Fill the Gap: Quantifying and Reducing the Modality Gap in Image-Text Representation Learning (2505.03703v1)

Published 6 May 2025 in cs.CV and cs.LG

Abstract: Vision-LLMs (VLMs) allow to embed texts and images in a shared representation space. However, it has been shown that these models are subject to a modality gap phenomenon meaning there exists a clear separation between the embeddings from one modality and another in the embedding space. While this misalignment is detrimental for downstream tasks such as multimodal retrieval, multimodal clustering or zero-shot classification, etc. no generic and practical methods have so far been proposed to assess it precisely and even reduce it. We therefore propose novel measures and effective techniques (spectral- and optimal transport-based methods) to achieve this goal. Extensive experiments conducted on several image-text datasets and models demonstrate their effectiveness and beneficial effects on downstream tasks. Our code is available at the URL provided in the paper's abstract.

Summary

An Examination of Modality Gaps in Image-Text Representation Learning

The challenge of effectively integrating image and text data into shared representation spaces is a pivotal concern in the field of vision-LLMs (VLMs). VLMs, which are adept at creating joint embeddings for different modalities, have shown promise in tasks such as multimodal retrieval, clustering, and zero-shot classification. However, a significant obstacle that has been identified is the "modality gap" phenomenon. This paper addresses the gap with a comprehensive paper, introducing novel methodologies grounded in spectral analysis and optimal transport to both quantify and ameliorate the issue.

Background and Motivation

The past decade has seen major advances in aligning multimodal embeddings, primarily heralded by models like CLIP, which leverages contrastive learning to marry image and text representations. Nonetheless, these relationships often bear imperfect alignment in their latent spaces, leading to a distinct modality gap—where embeddings from texts and images are manifestly separated. The paper emphasizes that no existing methodologies adequately quantify or reduce this gap, a shortcoming that undermines the potential of VLMs in fully realizing robust multimodal interactions.
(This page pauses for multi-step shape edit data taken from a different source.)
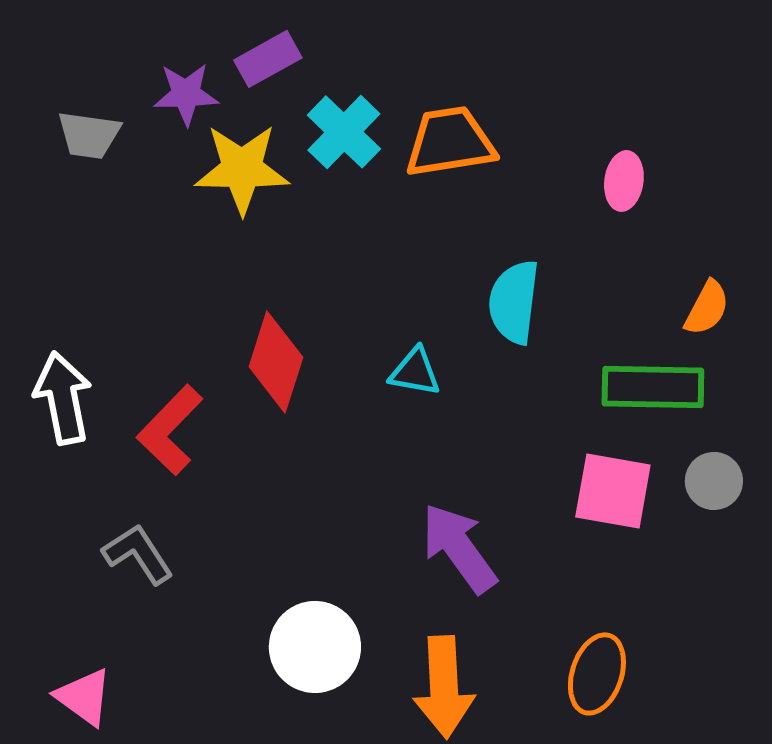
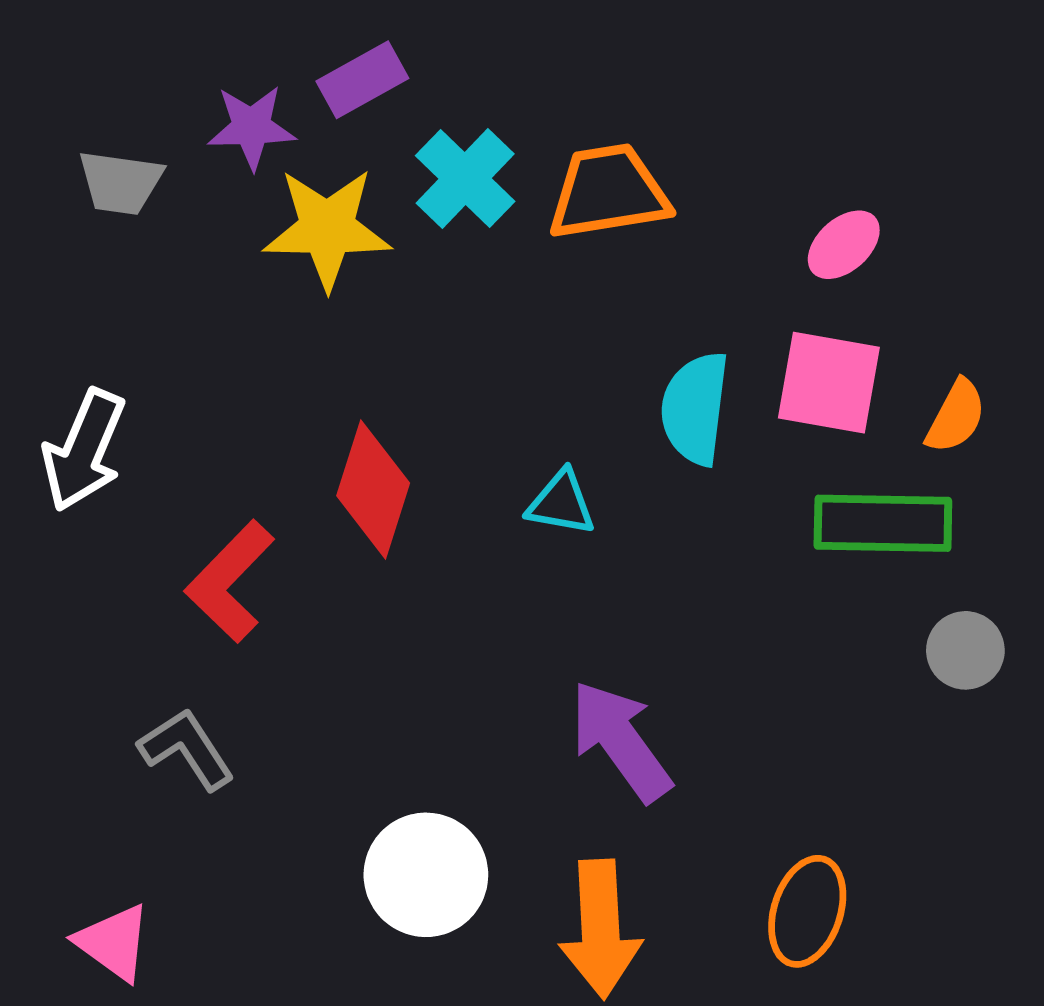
pink ellipse: (624, 181) -> (844, 245), turned 40
white arrow: (63, 398) -> (84, 450), moved, turned -146
pink square: (613, 491) -> (829, 383), moved

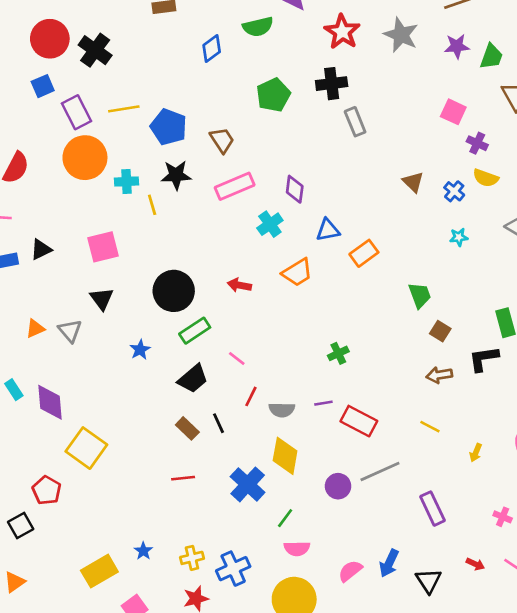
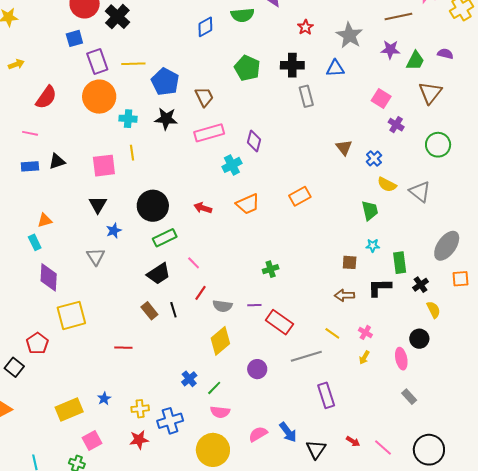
red star: (342, 32) -> (305, 27), size x0.6
green pentagon: (273, 95) -> (247, 68), turned -30
yellow semicircle: (486, 178) -> (387, 185), moved
yellow line: (152, 205) -> (132, 153), moved
blue triangle: (328, 230) -> (335, 68), moved
cyan star: (459, 237) -> (373, 245), moved
green trapezoid: (420, 295) -> (370, 210), moved
gray triangle: (70, 331) -> (96, 257), moved
brown square: (440, 331) -> (350, 262), turned -35
blue star: (140, 350) -> (114, 231), moved
cyan rectangle: (14, 390) -> (35, 242), moved
yellow square: (86, 448) -> (71, 315), turned 32
yellow diamond: (285, 456) -> (220, 341), turned 32
gray line: (380, 471) -> (306, 356), moved
red line: (183, 478) -> (123, 348), moved
blue cross: (248, 484) -> (189, 379), moved, size x0.6
pink cross: (503, 517) -> (365, 332), moved
black square: (21, 525) -> (14, 367), turned -30
blue arrow: (389, 563) -> (288, 432), turned -70

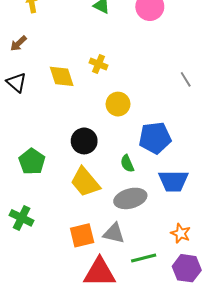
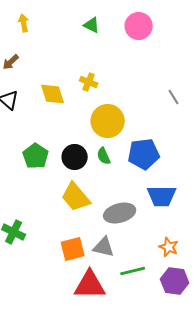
yellow circle: (118, 104) -> (108, 121), size x1.4
green pentagon: (32, 161) -> (36, 156), moved
green semicircle: (127, 164) -> (104, 156), moved

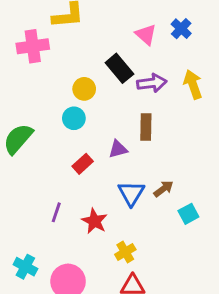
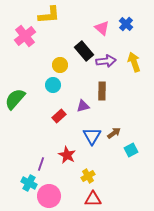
pink cross: (33, 46) -> (25, 36), turned -30
purple line: (56, 212) -> (41, 164), moved
cyan cross: (25, 267) -> (29, 183), moved

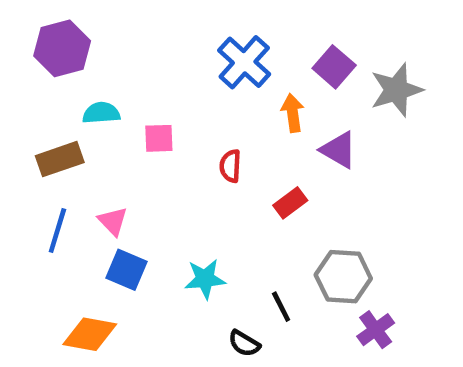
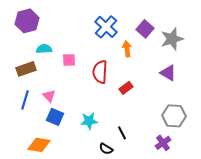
purple triangle: (339, 150) -> (168, 73), moved
red semicircle: (230, 166) -> (100, 72), size x1.6
gray hexagon: (343, 277) -> (174, 116), moved

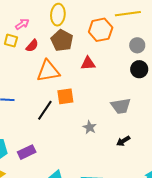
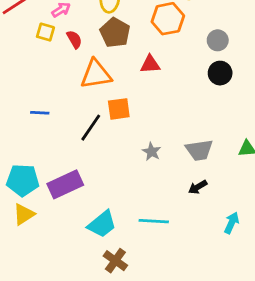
red semicircle: (32, 46) -> (74, 39), turned -72
gray trapezoid: (121, 106) -> (199, 150), moved
black arrow: (123, 141) -> (198, 187), moved
purple rectangle: (27, 152) -> (65, 184), size x1.4

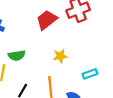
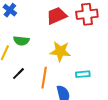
yellow star: (60, 56) -> (60, 51), size x1.5

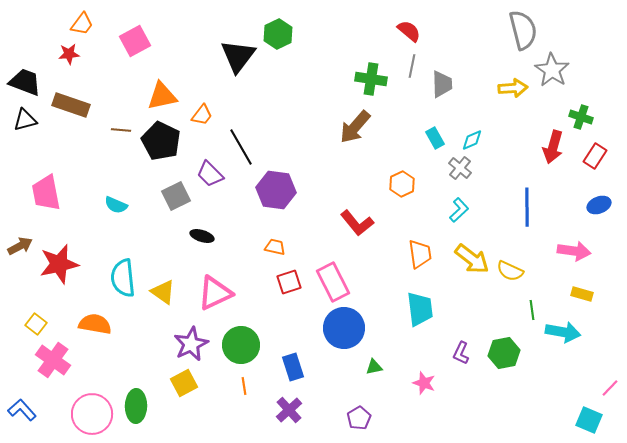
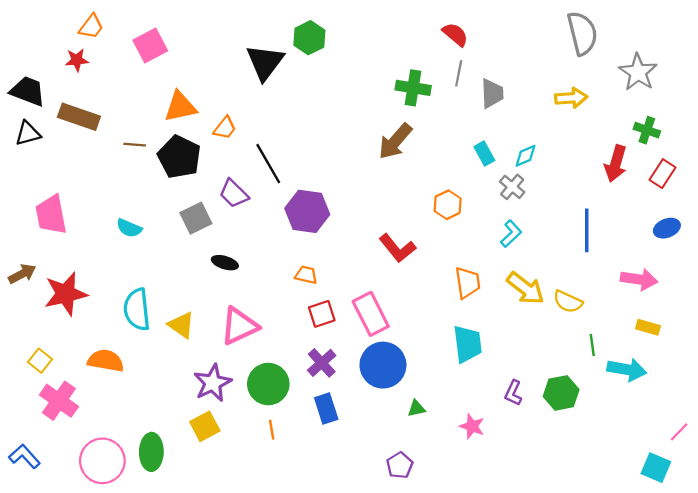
gray star: (552, 70) -> (638, 72), moved
purple cross: (289, 410) -> (322, 363), moved

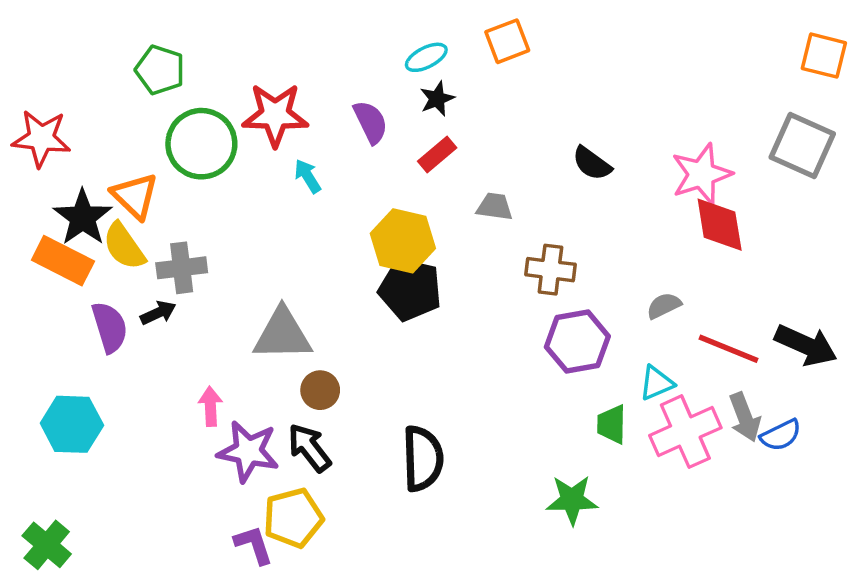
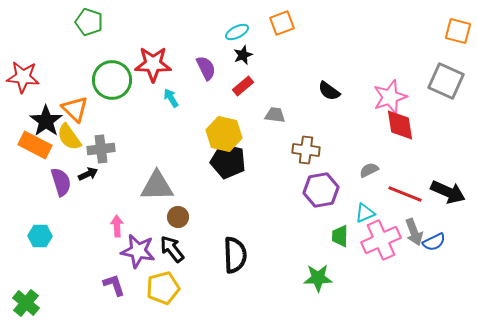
green pentagon: (160, 70) -> (89, 22), moved
cyan hexagon: (72, 424) -> (40, 236), size x0.7
purple L-shape: (254, 545) -> (114, 285), moved

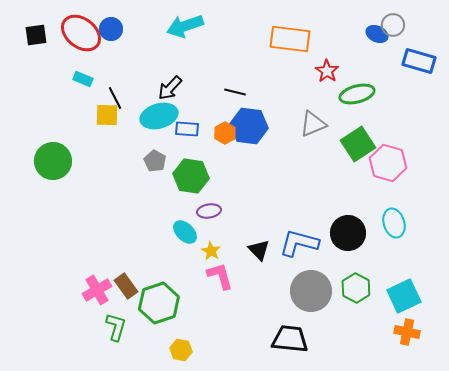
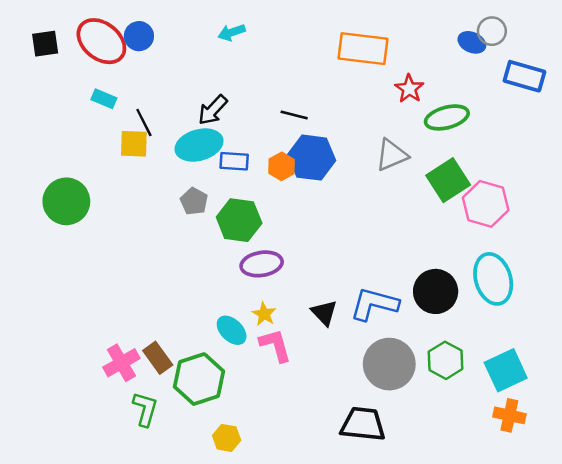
cyan arrow: (185, 26) -> (232, 32), size x0.6
purple ellipse: (209, 211) -> (262, 264), size x1.4
cyan ellipse: (394, 223) -> (493, 279), size x1.4
cyan ellipse: (185, 232) -> (232, 330), moved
Contribution and Methodologies

The researchers propose two distinct methodologies aimed at reducing the modality gap: spectral techniques and optimal transport.

Spectral Techniques: These methods deploy graph-based techniques that utilize the spectral properties of the graph Laplacian associated with adjacency matrices of image-text embeddings. By focusing on eigenvectors associated with the smallest nonzero eigenvalues, spectral techniques aim to project nodes (i.e., data points) into a shared space where similarities are emphasized, thereby potentially narrowing the modality gap.
Optimal Transport: A separate approach involves optimal transport, a strategy based on transforming one distribution into another with minimized cost under certain constraints. The paper employs Laplacian regularization to optimize the transportation of embeddings between source (image) and target (text) distributions while respecting local structural constraints.

Experimental Validation

The efficacy of these methodologies is examined through rigorous experimentation involving model families like CLIP, SigLIP, and LLM2CLIP, evaluated over datasets such as COCO and Conceptual Captions. Several metrics are introduced to measure improvements quantitatively:

Heterogeneity Indices (ITR and TIR): These metrics gauge the propensity of queries to retrieve results biased towards their modalities, a direct measure of modality gap impact.
Fréchet Inception Distance (FID): Often applied in generative model evaluations, FID assesses the statistical closeness between the distribution of image and text embeddings post-intervention.

The results reveal a substantial reduction in modality biases when applying both spectral and optimal transport methods. Importantly, spectral techniques demonstrate particular promise, delivering notably improved recall in retrieval tasks compared to original embeddings, and enabling closer, semantically coherent proximity between image-text embeddings.

Implications and Future Directions

This work advances the field by providing a set of generalizable, model-agnostic methods to measure and mitigate modality gaps. The introduction of new metrics and embedding transformation techniques paves the way for enhanced alignment in multimodal representation spaces. Future research could expand on these foundations, refining computational efficiencies and integrating more sophisticated models and datasets for further benchmarking. Moreover, understanding the theoretical underpinnings of these methods' successes could illuminate further improvements in alignment strategies.

Overall, this paper makes a significant contribution to multimodal learning, offering researchers effective tools and insights into overcoming one of the key challenges hindering the full potential of vision-LLMs.